Trois nouveaux ouvrages sont présentés pendant la Journée mondiale du livre. Les orateurs témoignent ainsi leur engagement pour la promotion de la lecture.
Hier, c’était la Journée mondiale du Livre. Une manifestation organisée par l’Association des orateurs malgaches (Fimpima), à la Bibliothèque nationale d’Ampefiloha, figure parmi les rares programmées dans la capitale pour l’événement. Une occasion pour les orateurs d’exposer au public l’essentiel, ou presque, de tout le répertoire bibliographique du « kabary malagasy », riche de ses « petits » vingtaine d’ouvrages.

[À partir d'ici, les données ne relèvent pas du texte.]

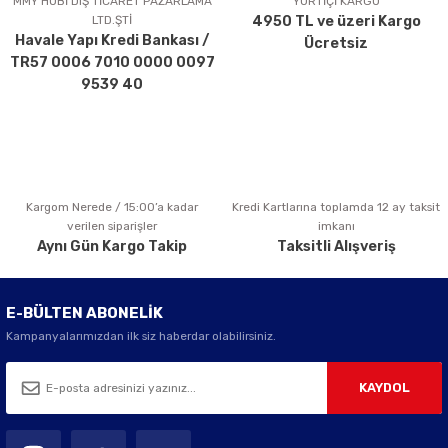
MMY HOBİ DIŞ TİCARET PAZARLAMA
YURTİÇİ KARGO
LTD.ŞTİ
4950 TL ve üzeri Kargo
Ürün bilgilerinde hatalar bulunuyor.
Havale Yapı Kredi Bankası /
Ücretsiz
Ürün fiyatı diğer sitelerden daha pahalı.
TR57 0006 7010 0000 0097
Bu ürüne benzer farklı alternatifler olmalı.
9539 40
Kargom Nerede / 15:00’a kadar
Kredi Kartlarına toplamda 12 ay taksit
Gönder
verilen siparişler
imkanı
Aynı Gün Kargo Takip
Taksitli Alışveriş
E-BÜLTEN ABONELİK
Kampanyalarımızdan ilk siz haberdar olabilirsiniz.
KAYDOL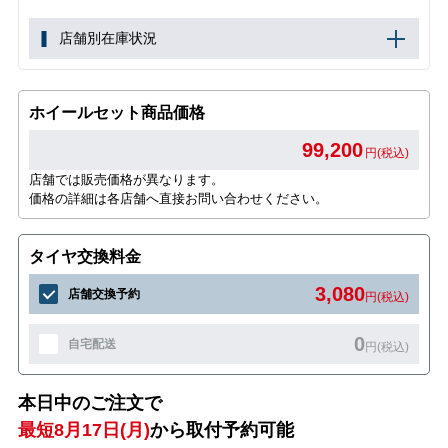
店舗別在庫状況
ホイールセット商品価格
99,200
円(税込)
店舗では販売価格が異なります。
価格の詳細は各店舗へ直接お問い合わせください。
タイヤ交換料金
3,080
店舗交換予約
円(税込)
0
自宅配送
円(税込)
本日中のご注文で
最短8月17日(月)
から取付予約可能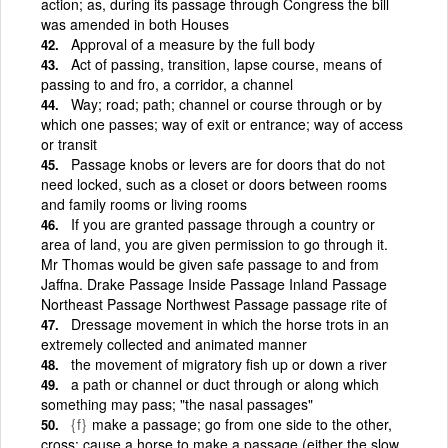
action; as, during its passage through Congress the bill
was amended in both Houses
Approval of a measure by the full body
Act of passing, transition, lapse course, means of
passing to and fro, a corridor, a channel
Way; road; path; channel or course through or by
which one passes; way of exit or entrance; way of access
or transit
Passage knobs or levers are for doors that do not
need locked, such as a closet or doors between rooms
and family rooms or living rooms
If you are granted passage through a country or
area of land, you are given permission to go through it.
Mr Thomas would be given safe passage to and from
Jaffna. Drake Passage Inside Passage Inland Passage
Northeast Passage Northwest Passage passage rite of
Dressage movement in which the horse trots in an
extremely collected and animated manner
the movement of migratory fish up or down a river
a path or channel or duct through or along which
something may pass; "the nasal passages"
{f}
make a passage; go from one side to the other,
cross; cause a horse to make a passage (either the slow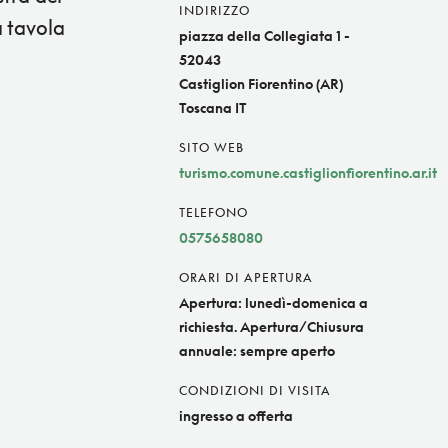
INDIRIZZO
a tavola
piazza della Collegiata 1 -
52043
Castiglion Fiorentino (AR)
Toscana IT
SITO WEB
turismo.comune.castiglionfiorentino.ar.it
TELEFONO
0575658080
ORARI DI APERTURA
Apertura: lunedì-domenica a
richiesta. Apertura/Chiusura
annuale: sempre aperto
CONDIZIONI DI VISITA
ingresso a offerta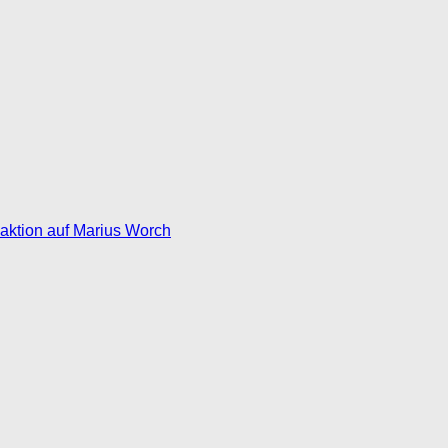
eaktion auf Marius Worch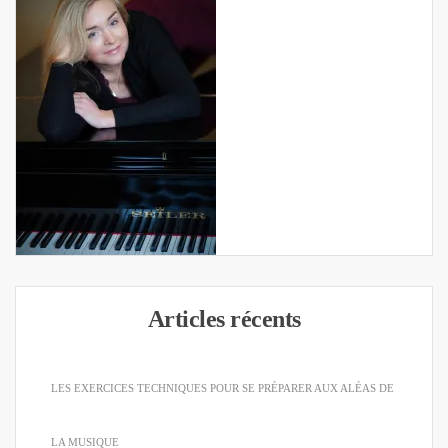
Articles récents
LES EXERCICES TECHNIQUES POUR SE PRÉPARER AUX ALÉAS DE
LA MUSIQUE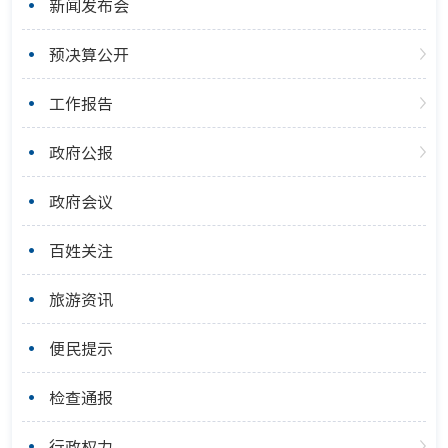
新闻发布会
预决算公开
工作报告
政府公报
政府会议
百姓关注
旅游资讯
便民提示
检查通报
行政权力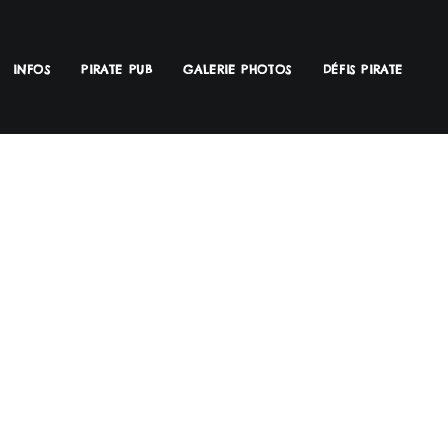
INFOS
PIRATE PUB
GALERIE PHOTOS
DÉFIS PIRATE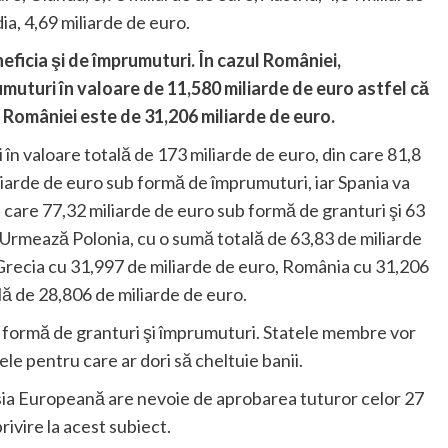
ia, 4,69 miliarde de euro.
ficia şi de împrumuturi. În cazul României,
turi în valoare de 11,580 miliarde de euro astfel că
 României este de 31,206 miliarde de euro.
în valoare totală de 173 miliarde de euro, din care 81,8
liarde de euro sub formă de împrumuturi, iar Spania va
n care 77,32 miliarde de euro sub formă de granturi şi 63
Urmează Polonia, cu o sumă totală de 63,83 de miliarde
 Grecia cu 31,997 de miliarde de euro, România cu 31,206
lă de 28,806 de miliarde de euro.
 sub formă de granturi şi împrumuturi. Statele membre vor
ele pentru care ar dori să cheltuie banii.
ia Europeană are nevoie de aprobarea tuturor celor 27
rivire la acest subiect.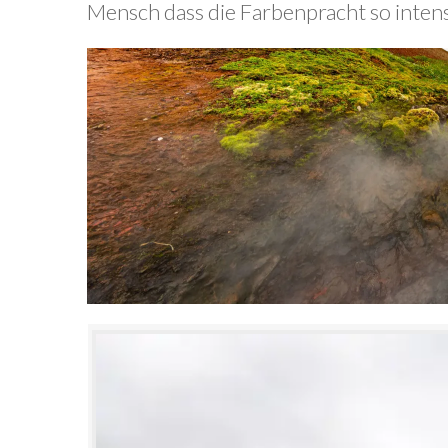
Mensch dass die Farbenpracht so intensiv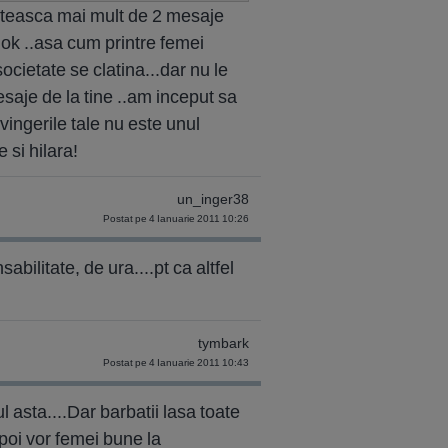
 citeasca mai mult de 2 mesaje
ati ok ..asa cum printre femei
societate se clatina...dar nu le
esaje de la tine ..am inceput sa
vingerile tale nu este unul
 si hilara!
un_inger38
Postat pe 4 Ianuarie 2011 10:26
bilitate, de ura....pt ca altfel
tymbark
Postat pe 4 Ianuarie 2011 10:43
ul asta....Dar barbatii lasa toate
Apoi vor femei bune la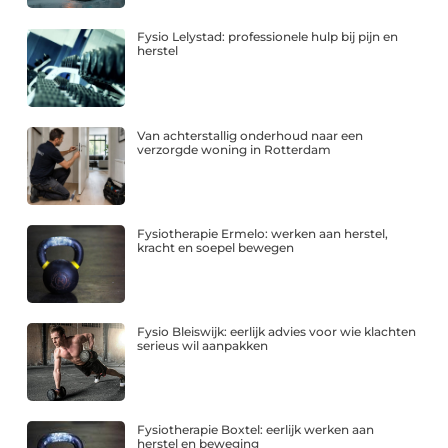
Fysio Lelystad: professionele hulp bij pijn en
herstel
Van achterstallig onderhoud naar een
verzorgde woning in Rotterdam
Fysiotherapie Ermelo: werken aan herstel,
kracht en soepel bewegen
Fysio Bleiswijk: eerlijk advies voor wie klachten
serieus wil aanpakken
Fysiotherapie Boxtel: eerlijk werken aan
herstel en beweging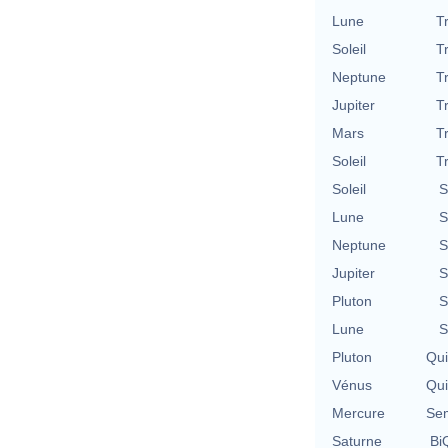
Lune
T
Soleil
T
Neptune
T
Jupiter
T
Mars
T
Soleil
T
Soleil
S
Lune
S
Neptune
S
Jupiter
S
Pluton
S
Lune
S
Pluton
Qu
Vénus
Qu
Mercure
Se
Saturne
BiQ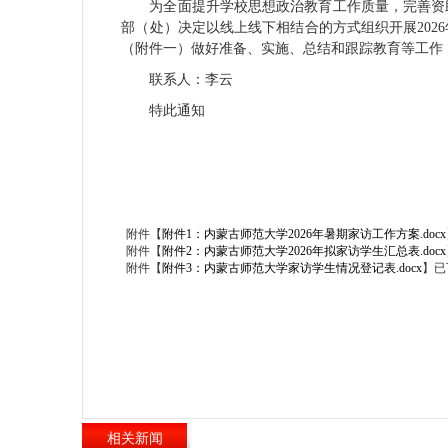
为全面提升学校思想政治教育工作质量，完善资
部（处）决定以线上线下相结合的方式组织开展202
（附件一）做好准备、实施、总结和跟踪教育等工作
联系人：李云
特此通知
附件【
附件1：内蒙古师范大学2026年暑期家访工作方案.docx
附件【
附件2：内蒙古师范大学2026年拟家访学生汇总表.docx
附件【
附件3：内蒙古师范大学家访学生情况登记表.docx
】已
相关新闻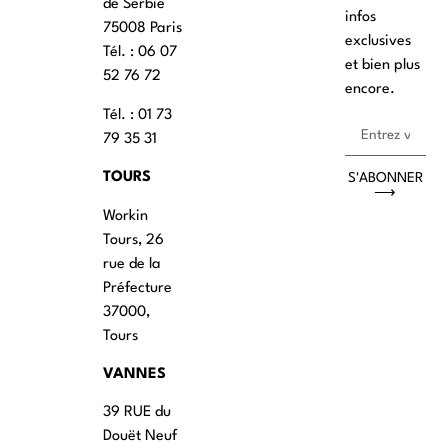
de Serbie
infos
75008 Paris
exclusives
Tél. : ‭06 07
et bien plus
52 76 72
encore.
Tél. : 01 73
79 35 31
TOURS
S'ABONNER
⟶
Workin
Tours, 26
rue de la
Préfecture
37000,
Tours
VANNES
39 RUE du
Douët Neuf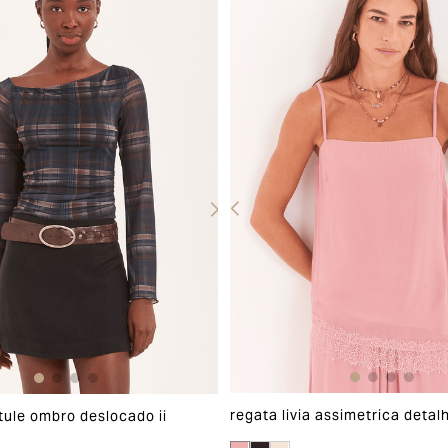
regata livia assimetrica detal
 tule ombro deslocado ii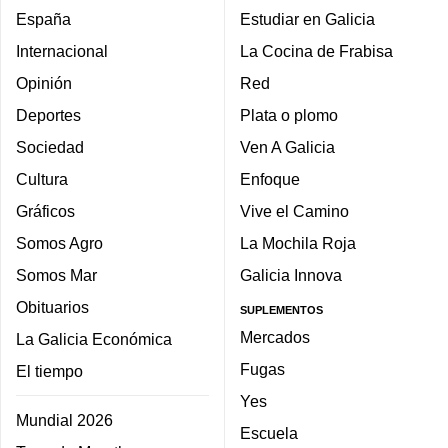
España
Estudiar en Galicia
Internacional
La Cocina de Frabisa
Opinión
Red
Deportes
Plata o plomo
Sociedad
Ven A Galicia
Cultura
Enfoque
Gráficos
Vive el Camino
Somos Agro
La Mochila Roja
Somos Mar
Galicia Innova
Obituarios
SUPLEMENTOS
Mercados
La Galicia Económica
Fugas
El tiempo
Yes
Mundial 2026
Escuela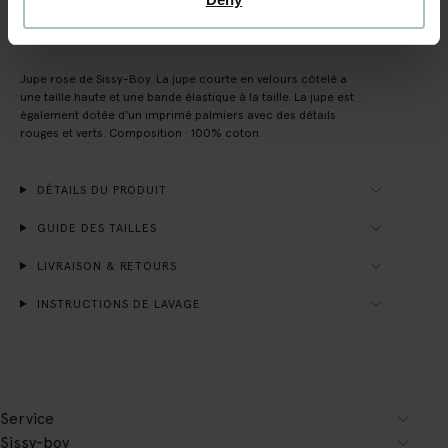
DESCRIPTION
Jupe rose de Sissy-Boy. La jupe courte en velours côtelé a
une taille haute et une bande élastique à la taille. La jupe est
également dotée d'un imprimé palmiers avec des détails
rouges et verts. Composition : 100% coton.
DÉTAILS DU PRODUIT
GUIDE DES TAILLES
LIVRAISON & RETOURS
INSTRUCTIONS DE LAVAGE
Service
Sissy-boy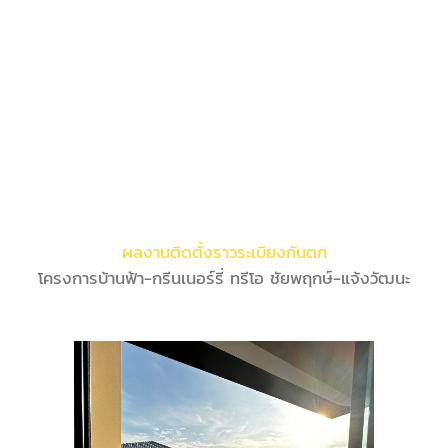
ผลงานติดตั้งราวระเบียงกันตก
โครงการบ้านฟ้า-กรีนเนอร์รี่ ทรีโอ ชัยพฤกษ์-แจ้งวัฒนะ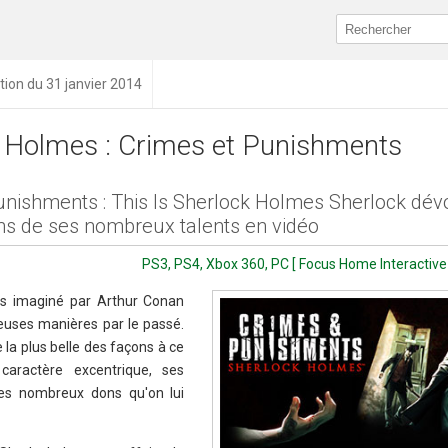
tion du 31 janvier 2014
 Holmes : Crimes et Punishments
unishments : This Is Sherlock Holmes Sherlock dévo
s de ses nombreux talents en vidéo
PS3, PS4, Xbox 360, PC [ Focus Home Interactive
s imaginé par Arthur Conan
euses manières par le passé.
la plus belle des façons à ce
 caractère excentrique, ses
les nombreux dons qu'on lui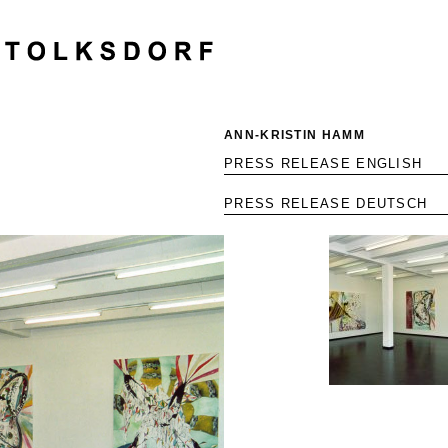
ANN-KRISTIN HAMM
PRESS RELEASE ENGLISH
PRESS RELEASE DEUTSCH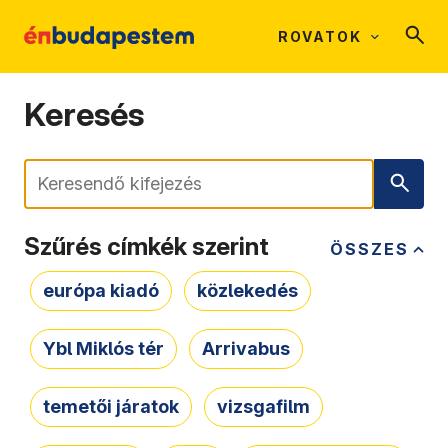
ROVATOK
Keresés
Keresés
Szűrés címkék szerint
ÖSSZES
európa kiadó
közlekedés
Ybl Miklós tér
Arrivabus
temetői járatok
vizsgafilm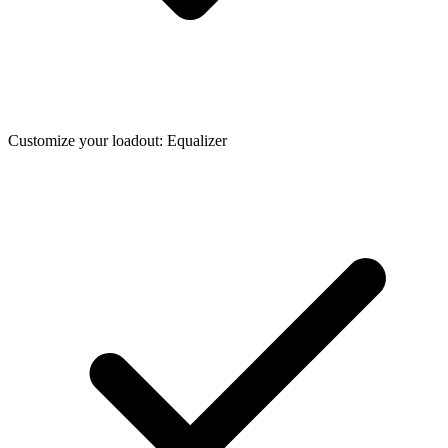
Customize your loadout: Equalizer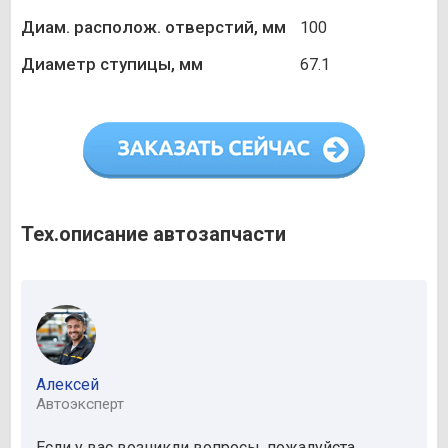
Диам. располож. отверстий, мм
100
Диаметр ступицы, мм
67.1
Тех.описание автозапчасти
Алексей
Автоэксперт
Если у вас возникли вопросы, пожалуйста,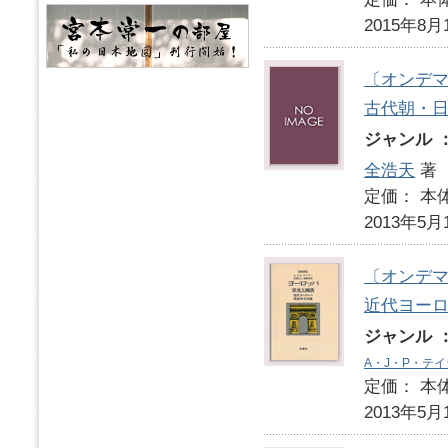
2015年8月
〔オンデ
古代朝・
ジャンル 
全浩天
著
定価： 本体
2013年5月
〔オンデ
近代ヨー
ジャンル 
A・J・P・テ
定価： 本体
2013年5月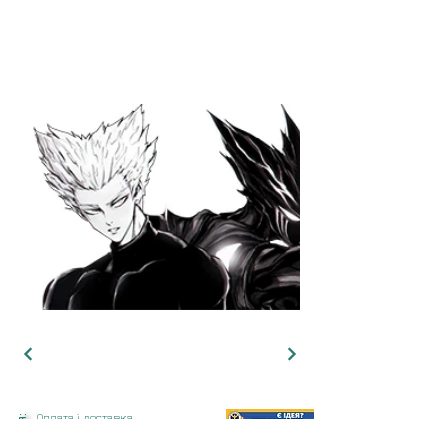
Оплата і доставка
Обмін та повернення
Політика конфіденційності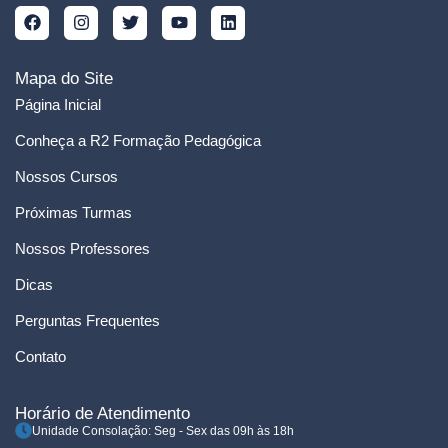
Mapa do Site
Página Inicial
Conheça a R2 Formação Pedagógica
Nossos Cursos
Próximas Turmas
Nossos Professores
Dicas
Perguntas Frequentes
Contato
Horário de Atendimento
Unidade Consolação: Seg - Sex das 09h às 18h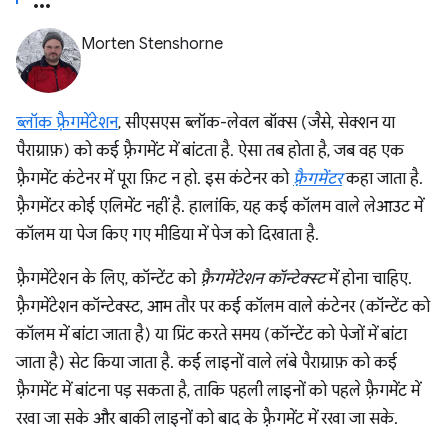
Morten Stenshorne
ब्लॉक फ़्रैगमेंटेशन
, सीएसएस ब्लॉक-लेवल बॉक्स (जैसे, सेक्शन या
पैराग्राफ़) को कई फ़्रैगमेंट में बांटता है. ऐसा तब होता है, जब वह एक
फ़्रैगमेंट कंटेनर में पूरा फ़िट न हो. इस कंटेनर को
फ़्रैगमेंटर
कहा जाता है.
फ़्रैगमेंटर कोई एलिमेंट नहीं है. हालांकि, यह कई कॉलम वाले लेआउट में
कॉलम या पेज किए गए मीडिया में पेज को दिखाता है.
फ़्रैगमेंटेशन के लिए, कॉन्टेंट को
फ़्रैगमेंटेशन कॉन्टेक्स्ट
में होना चाहिए.
फ़्रैगमेंटेशन कॉन्टेक्स्ट, आम तौर पर कई कॉलम वाले कंटेनर (कॉन्टेंट को
कॉलम में बांटा जाता है) या प्रिंट करते समय (कॉन्टेंट को पेजों में बांटा
जाता है) सेट किया जाता है. कई लाइनों वाले लंबे पैराग्राफ़ को कई
फ़्रैगमेंट में बांटना पड़ सकता है, ताकि पहली लाइनों को पहले फ़्रैगमेंट में
रखा जा सके और बाकी लाइनों को बाद के फ़्रैगमेंट में रखा जा सके.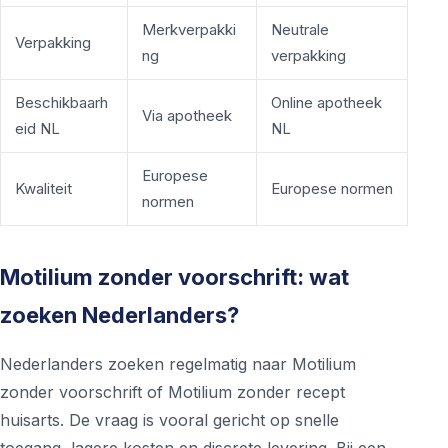
Merkverpakki
Neutrale
Verpakking
ng
verpakking
Beschikbaarh
Online apotheek
Via apotheek
eid NL
NL
Europese
Kwaliteit
Europese normen
normen
Motilium zonder voorschrift: wat
zoeken Nederlanders?
Nederlanders zoeken regelmatig naar Motilium
zonder voorschrift of Motilium zonder recept
huisarts. De vraag is vooral gericht op snelle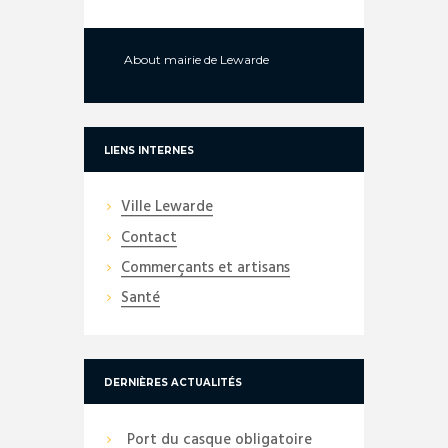
About
mairie de Lewarde
LIENS INTERNES
Ville Lewarde
Contact
Commerçants et artisans
Santé
DERNIÈRES ACTUALITÉS
Port du casque obligatoire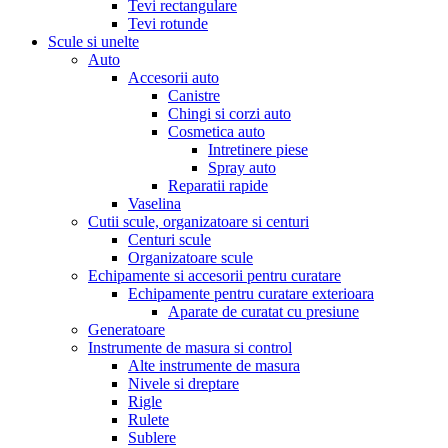
Tevi rectangulare
Tevi rotunde
Scule si unelte
Auto
Accesorii auto
Canistre
Chingi si corzi auto
Cosmetica auto
Intretinere piese
Spray auto
Reparatii rapide
Vaselina
Cutii scule, organizatoare si centuri
Centuri scule
Organizatoare scule
Echipamente si accesorii pentru curatare
Echipamente pentru curatare exterioara
Aparate de curatat cu presiune
Generatoare
Instrumente de masura si control
Alte instrumente de masura
Nivele si dreptare
Rigle
Rulete
Sublere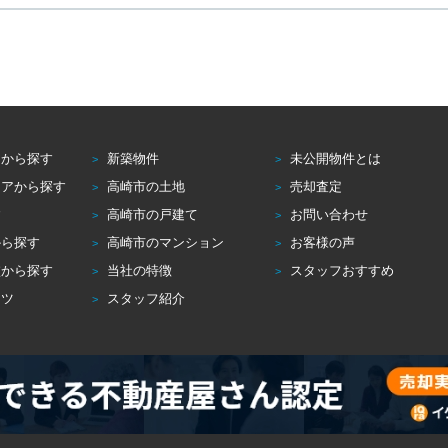
アから探す
新築物件
未公開物件とは
リアから探す
高崎市の土地
売却査定
す
高崎市の戸建て
お問い合わせ
から探す
高崎市のマンション
お客様の声
校から探す
当社の特徴
スタッフおすすめ
コツ
スタッフ紹介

En effet, toujours dans le cadre de la célébration du 45è anniversaire de Fimpima, ses membres veulent marquer à jamais la présence incontournable de cette littérature essentiellement « orale » parmi la grande famille des livres en langue malgache. La sortie de trois ouvrages a été mentionnée officiellement au public.
« Actuellement que le livre a sa place dans notre société, nous ne sommes plus obligés de fouiller dans les traditions orales pour découvrir nos racines culturelles », fait remarquer Hanitriniaina Andriamboavonjy, présidente de l’association des orateurs malgaches (Fimpima).
Subventions
Mais malgré l’ambition de faire une plus large promotion, les moyens demeurent minimes. Ainsi, « Les cotisations de tous les membres ont permis l’édition de l’ouvrage. Et c’est toujours ainsi pour faire aboutir un projet de livre », avoue la présidente.
Ainsi, rien d’étonnant si chaque ouvrage n’est tiré qu’à peine à 500 exemplaires. Une production très faible par rapport aux quelque 7 millions de lecteurs potentiels du pays.
Pour faire face à cette difficulté d’édition, la politique envisagée par l’Etat perdure à la phase du projet. « Pour un projet d’édition massive subventionnée par l’Etat, nous avons déjà recueilli pas mal d’oeuvres d’auteurs que nous estimons de valeur pour la culture et l’éducation nationales. Des pourparlers auprès des éditeurs ont été aussi entamés », confie Charles Morin Poty, directeur des Arts et de la culture au sein du ministère de la Culture. Entamé depuis déjà au moins trois ans, cette initiative à du mal à connaître une suite favorable.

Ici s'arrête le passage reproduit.